La commissione presieduta da Aguilar ha messo a punto un team negoziatore per il Green pass comunitario, con un mandato approvato dal Parlamento europeo. E insiste sulla gratuità dei tamponi per viaggiare:

“Non discriminatorio, gratuito, con un messaggio di gratuità anche per i tamponi PCR che sono diventati vincolanti e obbligatori per tutti quelli che vogliono viaggiare all interno dello spazio Schengen. Se è un obbligo non dovrebbe essere proibitivo dal punto di vista del suo prezzo. E che ci sia anche una limitazione dei propositi: i dati che vengono nel certificato devono essere unitari, accreditati da uno stesso titolo, valido in tutti gli Stati membri ma solo per il transito transfrontaliero tra gli Stati membri. Non si può utilizzare per andare a teatro o al ristorante o per la vita quotidiana all’interno degli Stati membri”.

Disponibile anche per i cittadini dell’UE che, ad esempio, sono stati vaccinati in Russia con lo Sputnik?
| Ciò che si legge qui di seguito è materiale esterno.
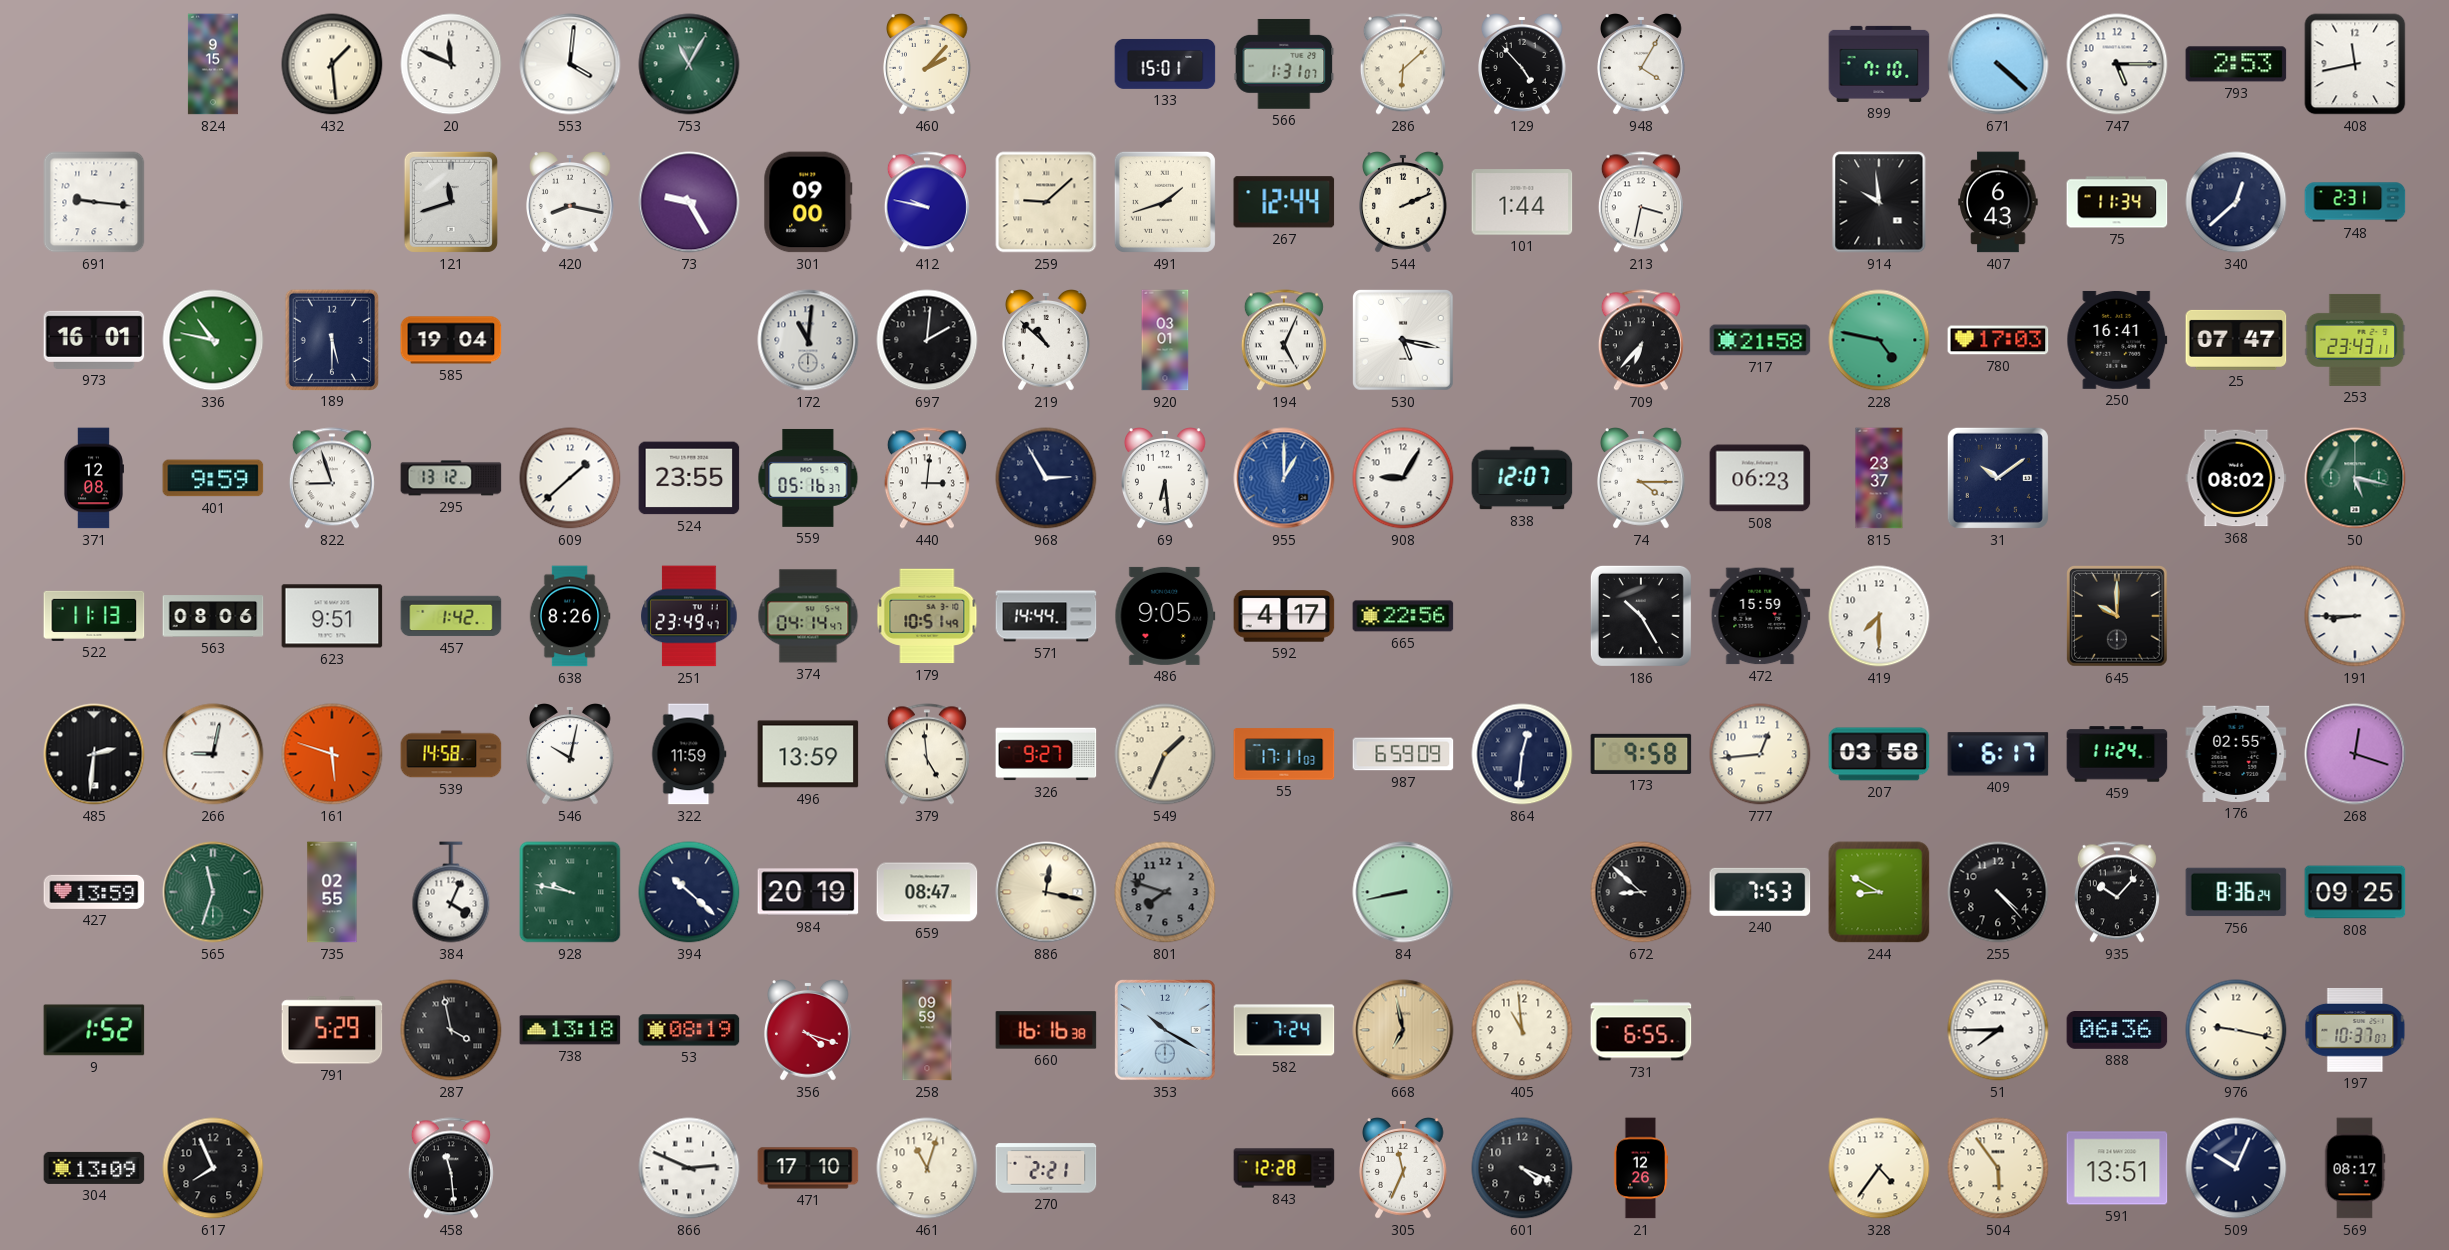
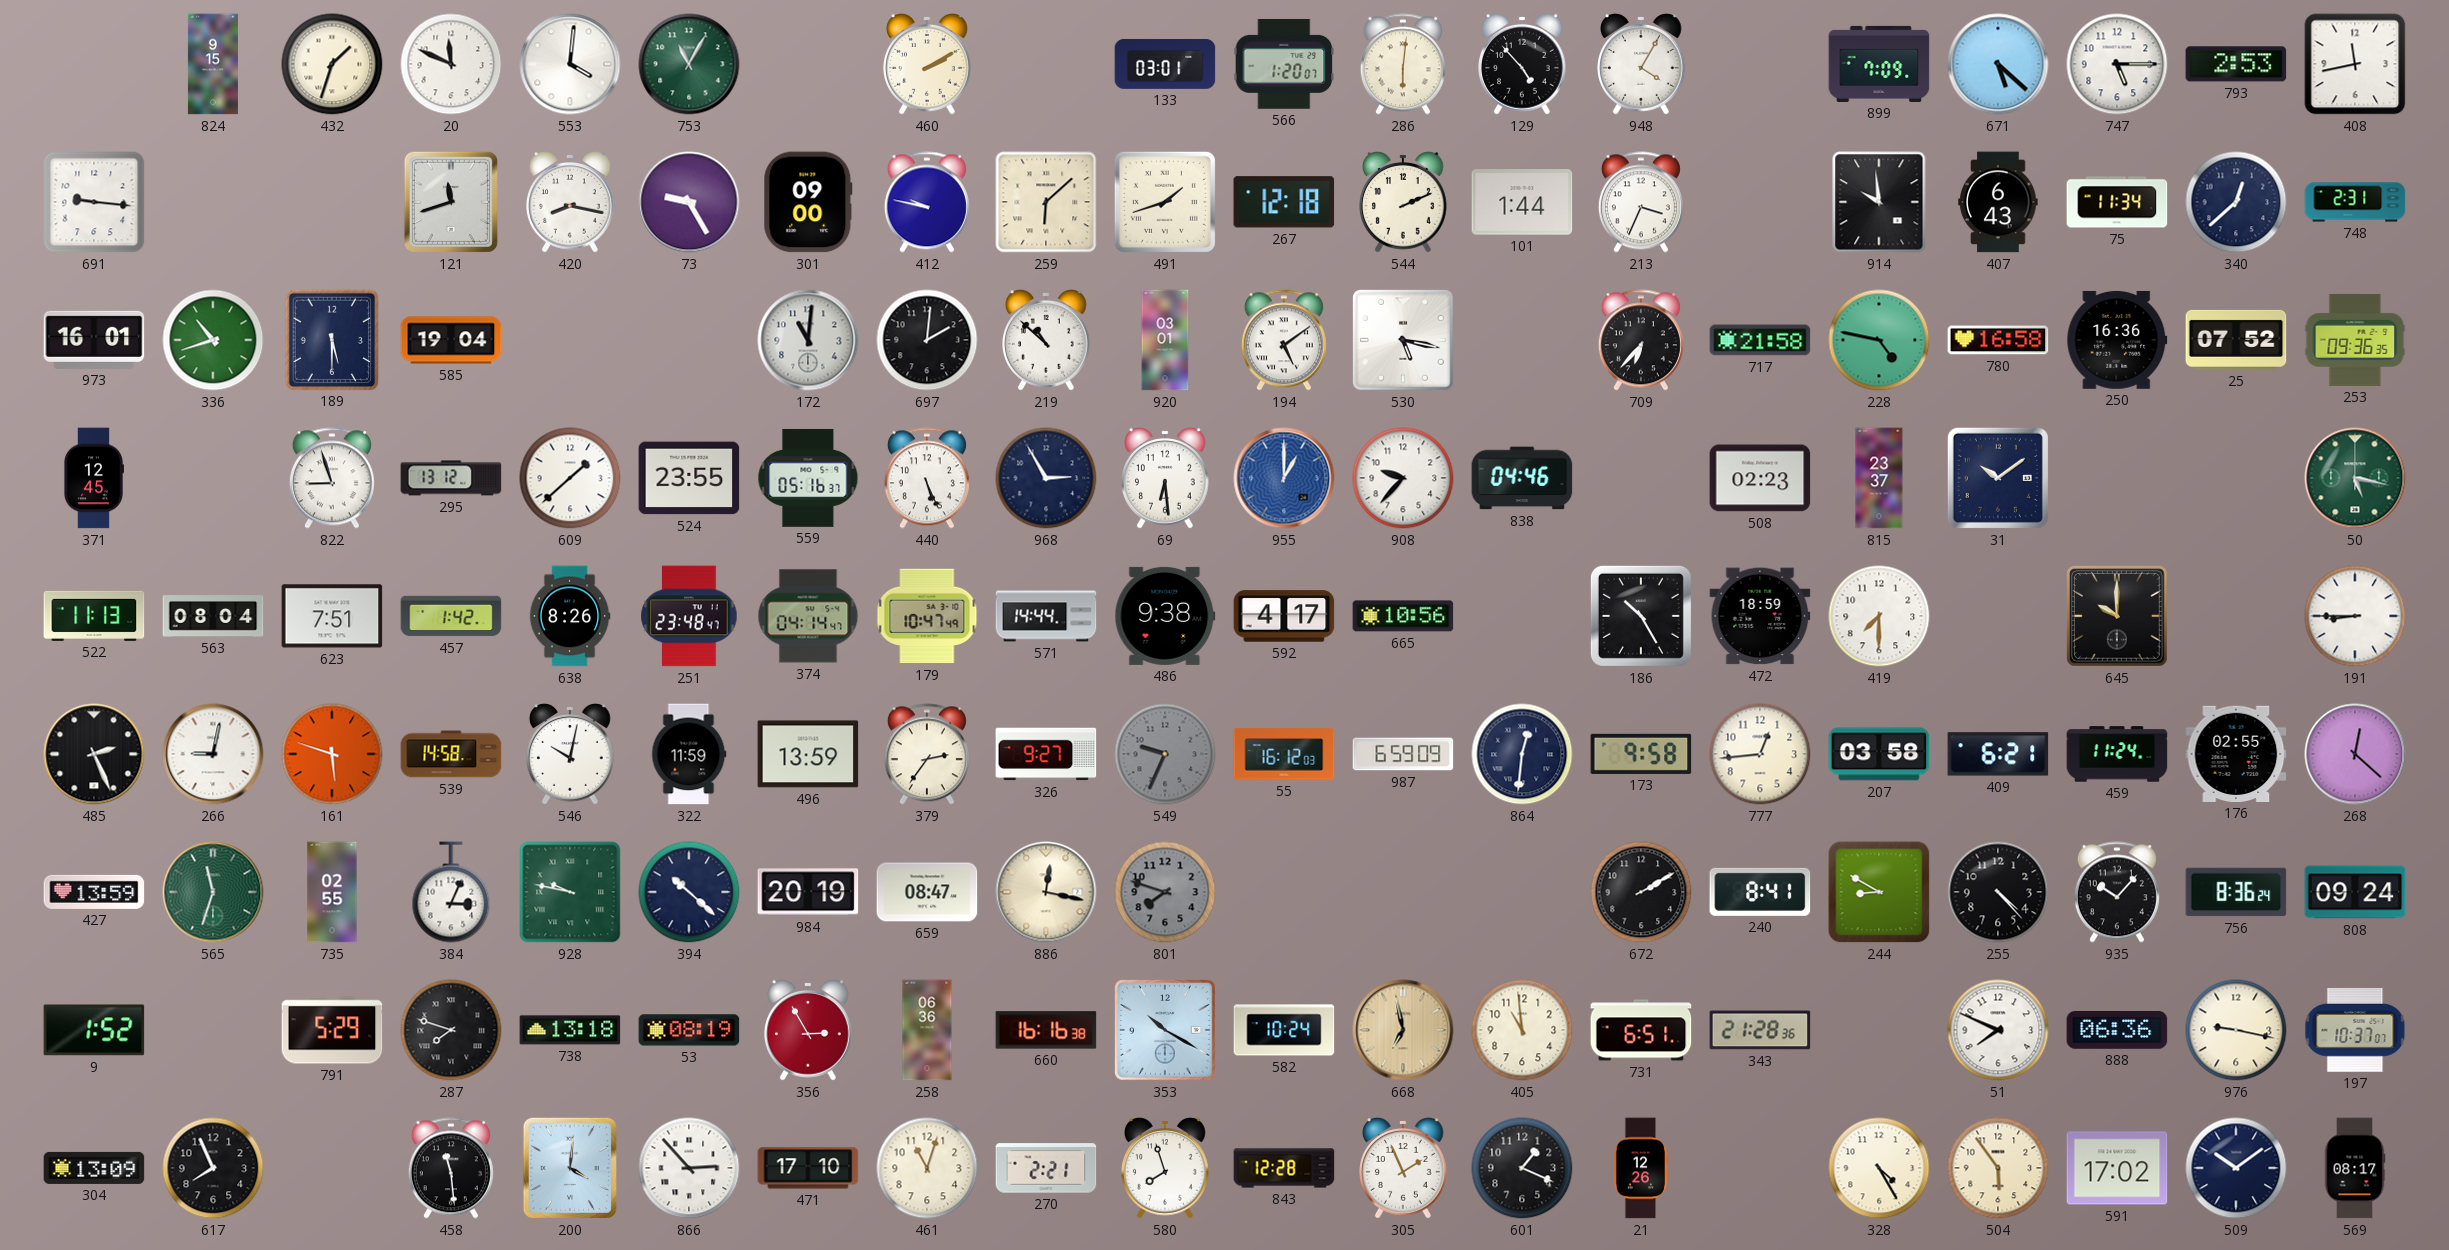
432: 1:29 -> 1:33
460: 2:07 -> 2:10
133: 15:01 -> 03:01
566: 1:31 -> 1:20
286: 6:08 -> 6:01
899: 7:10 -> 7:09
671: 4:22 -> 5:22
259: 9:08 -> 6:08
267: 12:44 -> 12:18
213: 3:32 -> 3:34
336: 10:47 -> 10:42
194: 5:04 -> 5:09
780: 17:03 -> 16:58
250: 16:41 -> 16:36
25: 07:47 -> 07:52
253: 23:43 -> 09:36
371: 12:08 -> 12:45
401: 9:59 -> none
440: 3:01 -> 5:26
908: 9:05 -> 9:37
838: 12:07 -> 04:46
74: 4:15 -> none
508: 06:23 -> 02:23
368: 08:02 -> none
563: 08:06 -> 08:04
623: 9:51 -> 7:51
251: 23:49 -> 23:48
179: 10:51 -> 10:47
486: 9:05 -> 9:38
665: 22:56 -> 10:56
472: 15:59 -> 18:59
485: 2:31 -> 2:26
379: 4:59 -> 2:36
549: 1:34 -> 9:34
549 dial: cream -> grey
55: 17:11 -> 16:12
409: 6:17 -> 6:21
268: 12:18 -> 12:22
384: 4:04 -> 3:04
84: 8:43 -> none
672: 8:52 -> 2:10
240: 7:53 -> 8:41
808: 09:25 -> 09:24
287: 3:58 -> 7:48
356: 4:18 -> 2:55
258: 09:59 -> 06:36
582: 7:24 -> 10:24
731: 6:55 -> 6:51
343: none -> 21:28
51: 7:45 -> 7:49
200: none -> 4:01
866: 2:49 -> 2:53
580: none -> 7:57
305: 11:34 -> 1:56
601: 4:19 -> 1:19
328: 4:36 -> 4:25
591: 13:51 -> 17:02
509: 10:04 -> 10:09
“Il regime generale del regolamento è proprio quello dell approvazione generale dell’Ema, ma c’è anche una clausola straordinaria per estendere il riconoscimento di vaccini a quelli che vengono riconosciuti nella lista di emergenza dell’Oms. E questa comprende anche Sputnik. Sempre che ci sia reciprocità: questo non vuol dire insomma che uno Stato membro possa contattare Sputnik e imporre il riconoscimento a tutti gli altri Stati membri. C è una clausola eccezionale proprio per quella situazione che lei ha descritto: un cittadino dell Unione europea può entrare con un certificato che è incluso nella lista di emergenza. Inoltre va anche notato che Sputnik è in processo di valutazione dell’Ema. Non è da escludere che prima o poi, più prima che poi, ci sia anche un riconoscimento di Sputnik da parte dell Ema”.